Da tale lettura emerge che il meccanismo del Superbonus in oggetto “è stato costruito dal legislatore su percorsi alternativi, sebbene evidentemente legati nei presupposti e sostenuti dall’identica finalità di incentivare gli interventi indicati” e, ad avviso della Corte, non si può pervenire a conclusioni diverse valorizzando i commi 4, 5 e 6 dell’art. 121 in esame, in tema di controlli e sanzioni, come invece affermato nel ricorso in quanto “tali commi non introducono una disciplina derogatoria a quella ordinaria penale con riferimento al sequestro preventivo. Il vincolo impeditivo, infatti, implica soltanto l’esistenza di un collegamento tra il reato e la cosa, non tra il reato e il suo autore, cosicché possono essere oggetto del provvedimento anche le cose in proprietà di un terzo, estraneo all’illecito ed in buona fede; ne deriva che non rileva in questa sede l’eventuale responsabilità del terzo cessionario né i presupposti oggettivi o soggettivi di questa per come ricavabili dai commi 4, 5 e 6 in oggetto, occorrendo soltanto verificare piuttosto se la libera disponibilità della res – anche in capo allo stesso terzo – sia idonea a costituire un pericolo nei termini di cui all’art. 321, comma 1, cod. proc. pen.“.

3. La decisione della Cassazione

Alla luce di quanto finora esposto, la Corte di Cassazione si avvia alle conclusioni osservando come non possa essere decisivo neanche il contenuto della Circolare dell’Agenzia delle entrate n. 24/E dell’8 agosto 2020, nella quale, in particolare, si afferma che “i fornitori e i soggetti cessionari rispondono solo per l’eventuale utilizzo del credito d’imposta in modo irregolare o in misura maggiore rispetto al credito d’imposta ricevuto.

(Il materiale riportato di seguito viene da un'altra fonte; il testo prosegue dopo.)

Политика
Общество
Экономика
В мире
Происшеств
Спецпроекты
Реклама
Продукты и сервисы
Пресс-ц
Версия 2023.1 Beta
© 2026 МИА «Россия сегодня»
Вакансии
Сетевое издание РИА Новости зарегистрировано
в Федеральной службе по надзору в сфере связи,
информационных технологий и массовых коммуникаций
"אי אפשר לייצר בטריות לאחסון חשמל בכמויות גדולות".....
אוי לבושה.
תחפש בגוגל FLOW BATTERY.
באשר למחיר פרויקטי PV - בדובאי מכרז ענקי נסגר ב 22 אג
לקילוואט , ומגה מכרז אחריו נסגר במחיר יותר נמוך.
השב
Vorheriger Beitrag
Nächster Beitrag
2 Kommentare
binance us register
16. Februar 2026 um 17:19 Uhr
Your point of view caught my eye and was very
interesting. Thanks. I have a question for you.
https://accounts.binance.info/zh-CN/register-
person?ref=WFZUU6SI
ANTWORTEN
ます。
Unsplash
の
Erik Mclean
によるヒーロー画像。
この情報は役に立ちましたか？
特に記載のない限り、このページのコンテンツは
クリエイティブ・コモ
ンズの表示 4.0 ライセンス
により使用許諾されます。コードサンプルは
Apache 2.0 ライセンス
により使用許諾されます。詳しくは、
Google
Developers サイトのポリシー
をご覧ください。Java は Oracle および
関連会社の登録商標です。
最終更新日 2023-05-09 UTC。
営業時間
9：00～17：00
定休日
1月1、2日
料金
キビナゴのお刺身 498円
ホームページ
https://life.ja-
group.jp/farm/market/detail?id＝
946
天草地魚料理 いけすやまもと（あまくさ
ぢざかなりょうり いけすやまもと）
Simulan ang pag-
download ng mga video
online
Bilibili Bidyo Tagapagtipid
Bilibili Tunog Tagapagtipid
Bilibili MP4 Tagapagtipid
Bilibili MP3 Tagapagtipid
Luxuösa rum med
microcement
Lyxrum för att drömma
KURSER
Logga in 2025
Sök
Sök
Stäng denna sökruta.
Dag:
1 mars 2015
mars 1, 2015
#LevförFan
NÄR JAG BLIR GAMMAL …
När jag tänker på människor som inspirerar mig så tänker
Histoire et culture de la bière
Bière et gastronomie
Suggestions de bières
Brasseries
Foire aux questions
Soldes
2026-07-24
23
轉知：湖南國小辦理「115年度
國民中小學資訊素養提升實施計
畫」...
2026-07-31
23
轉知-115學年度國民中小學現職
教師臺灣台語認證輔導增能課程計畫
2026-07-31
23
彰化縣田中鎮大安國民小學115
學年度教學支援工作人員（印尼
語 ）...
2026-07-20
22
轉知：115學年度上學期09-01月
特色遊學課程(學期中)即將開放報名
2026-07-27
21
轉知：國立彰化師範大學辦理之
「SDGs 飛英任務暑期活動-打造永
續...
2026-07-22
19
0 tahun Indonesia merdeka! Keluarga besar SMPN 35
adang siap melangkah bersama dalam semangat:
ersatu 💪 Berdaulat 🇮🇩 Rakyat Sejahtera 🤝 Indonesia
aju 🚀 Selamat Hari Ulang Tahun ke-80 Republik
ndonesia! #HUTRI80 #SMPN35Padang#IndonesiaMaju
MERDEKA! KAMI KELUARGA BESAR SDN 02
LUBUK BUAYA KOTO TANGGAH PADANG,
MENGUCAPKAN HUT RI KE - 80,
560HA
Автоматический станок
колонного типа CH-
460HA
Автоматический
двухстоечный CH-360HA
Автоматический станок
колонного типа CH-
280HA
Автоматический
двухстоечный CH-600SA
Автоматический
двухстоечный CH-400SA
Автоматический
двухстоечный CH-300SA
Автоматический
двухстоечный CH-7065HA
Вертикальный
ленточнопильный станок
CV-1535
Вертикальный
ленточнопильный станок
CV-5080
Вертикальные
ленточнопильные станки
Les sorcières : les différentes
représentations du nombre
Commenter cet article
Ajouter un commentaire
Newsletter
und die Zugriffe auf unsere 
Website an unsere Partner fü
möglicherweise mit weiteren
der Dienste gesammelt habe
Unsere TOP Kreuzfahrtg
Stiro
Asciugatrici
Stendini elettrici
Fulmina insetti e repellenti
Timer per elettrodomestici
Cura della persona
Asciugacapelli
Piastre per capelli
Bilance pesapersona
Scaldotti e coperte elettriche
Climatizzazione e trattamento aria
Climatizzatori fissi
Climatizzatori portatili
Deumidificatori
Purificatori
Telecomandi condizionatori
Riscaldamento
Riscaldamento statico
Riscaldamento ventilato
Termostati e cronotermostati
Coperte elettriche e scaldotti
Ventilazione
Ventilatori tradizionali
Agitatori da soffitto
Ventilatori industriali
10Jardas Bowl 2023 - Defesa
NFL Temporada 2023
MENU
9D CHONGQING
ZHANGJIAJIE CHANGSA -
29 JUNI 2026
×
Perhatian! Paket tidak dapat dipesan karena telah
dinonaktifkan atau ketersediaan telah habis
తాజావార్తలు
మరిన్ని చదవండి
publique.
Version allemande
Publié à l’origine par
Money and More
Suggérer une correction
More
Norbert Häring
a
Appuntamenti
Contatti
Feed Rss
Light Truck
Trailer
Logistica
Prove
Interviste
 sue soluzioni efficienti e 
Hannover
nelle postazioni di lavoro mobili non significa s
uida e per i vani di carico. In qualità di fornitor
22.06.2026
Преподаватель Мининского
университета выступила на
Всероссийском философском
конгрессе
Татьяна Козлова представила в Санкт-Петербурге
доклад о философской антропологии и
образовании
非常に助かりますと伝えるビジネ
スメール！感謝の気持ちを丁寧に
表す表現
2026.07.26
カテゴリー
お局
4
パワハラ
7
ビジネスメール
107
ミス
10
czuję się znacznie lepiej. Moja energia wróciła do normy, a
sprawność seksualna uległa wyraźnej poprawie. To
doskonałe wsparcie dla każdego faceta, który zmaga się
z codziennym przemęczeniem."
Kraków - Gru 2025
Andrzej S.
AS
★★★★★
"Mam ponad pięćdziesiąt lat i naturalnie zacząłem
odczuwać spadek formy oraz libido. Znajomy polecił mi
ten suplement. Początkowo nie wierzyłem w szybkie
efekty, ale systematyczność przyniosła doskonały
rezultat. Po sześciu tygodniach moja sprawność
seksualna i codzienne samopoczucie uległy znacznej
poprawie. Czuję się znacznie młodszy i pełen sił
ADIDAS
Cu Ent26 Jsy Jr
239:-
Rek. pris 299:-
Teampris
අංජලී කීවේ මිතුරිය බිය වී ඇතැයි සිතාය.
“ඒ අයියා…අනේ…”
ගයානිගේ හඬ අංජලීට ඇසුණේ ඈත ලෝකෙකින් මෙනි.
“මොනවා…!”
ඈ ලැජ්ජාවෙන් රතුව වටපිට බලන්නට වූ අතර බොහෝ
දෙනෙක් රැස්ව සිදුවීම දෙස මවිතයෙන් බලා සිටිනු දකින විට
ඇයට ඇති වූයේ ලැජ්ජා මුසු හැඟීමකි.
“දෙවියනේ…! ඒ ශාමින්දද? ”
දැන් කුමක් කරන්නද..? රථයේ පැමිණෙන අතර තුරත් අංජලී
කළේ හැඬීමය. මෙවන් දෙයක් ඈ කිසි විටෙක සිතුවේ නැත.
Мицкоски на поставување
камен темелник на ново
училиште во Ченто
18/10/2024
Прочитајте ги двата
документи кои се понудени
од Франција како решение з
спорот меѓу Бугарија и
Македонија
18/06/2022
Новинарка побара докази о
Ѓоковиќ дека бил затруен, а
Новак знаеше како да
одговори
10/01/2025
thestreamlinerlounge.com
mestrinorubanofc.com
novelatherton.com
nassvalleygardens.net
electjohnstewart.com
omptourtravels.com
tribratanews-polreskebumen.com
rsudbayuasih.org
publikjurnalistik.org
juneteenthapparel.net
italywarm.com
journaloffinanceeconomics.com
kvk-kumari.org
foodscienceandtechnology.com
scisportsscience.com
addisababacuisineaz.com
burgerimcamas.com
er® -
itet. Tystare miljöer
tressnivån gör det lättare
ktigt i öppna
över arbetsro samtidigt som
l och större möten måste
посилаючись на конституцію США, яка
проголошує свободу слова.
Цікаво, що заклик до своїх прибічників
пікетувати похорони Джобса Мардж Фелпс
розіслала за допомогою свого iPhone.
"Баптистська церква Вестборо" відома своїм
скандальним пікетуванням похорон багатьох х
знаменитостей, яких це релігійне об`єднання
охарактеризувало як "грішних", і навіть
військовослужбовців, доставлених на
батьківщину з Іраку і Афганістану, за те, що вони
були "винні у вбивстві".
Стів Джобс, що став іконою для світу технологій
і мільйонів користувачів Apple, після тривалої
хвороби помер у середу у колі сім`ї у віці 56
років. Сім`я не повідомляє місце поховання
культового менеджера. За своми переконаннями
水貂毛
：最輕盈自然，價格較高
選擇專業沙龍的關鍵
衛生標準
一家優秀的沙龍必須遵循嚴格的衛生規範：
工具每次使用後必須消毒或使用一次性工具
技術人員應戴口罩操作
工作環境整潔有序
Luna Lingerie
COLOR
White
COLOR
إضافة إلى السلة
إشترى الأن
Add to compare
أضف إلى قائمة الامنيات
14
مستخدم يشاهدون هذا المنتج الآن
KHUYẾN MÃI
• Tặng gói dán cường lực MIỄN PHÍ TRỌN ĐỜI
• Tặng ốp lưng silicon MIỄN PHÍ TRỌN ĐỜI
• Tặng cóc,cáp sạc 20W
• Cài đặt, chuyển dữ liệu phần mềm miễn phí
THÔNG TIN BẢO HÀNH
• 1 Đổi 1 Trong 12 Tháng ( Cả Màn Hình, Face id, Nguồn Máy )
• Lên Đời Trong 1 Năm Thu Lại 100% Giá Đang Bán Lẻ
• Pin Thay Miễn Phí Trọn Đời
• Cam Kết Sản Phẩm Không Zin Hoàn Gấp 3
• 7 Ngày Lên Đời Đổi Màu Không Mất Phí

Pertanto, se un soggetto acquisisce un credito d’imposta, ma durante i controlli dell’ENEA o dell’Agenzia delle entrate viene rilevato che il contribuente non aveva diritto alla detrazione, il cessionario che ha acquistato il credito in buona fede non perde il diritto ad utilizzare il credito d’imposta“.
Questo, ad avviso della Corte, costituisce soltanto una lettura di un testo normativo compiuta dall’Agenzia delle entrate, e non, invece, di un’interpretazione autentica vincolante erga omnes.
Per ciò che concerne il periculum in mora, la Suprema Corte sottolinea che la possibilità di permanente utilizzazione dei crediti originanti da fatto illecito protrarrebbe e/o aggraverebbe le conseguenze del reato secondo quanto previsto dall’art. 321, comma 1, cod. proc. pen..
Pertanto, il ricorso è stato rigettato con conseguente condanna del ricorrente al pagamento delle spese processuali.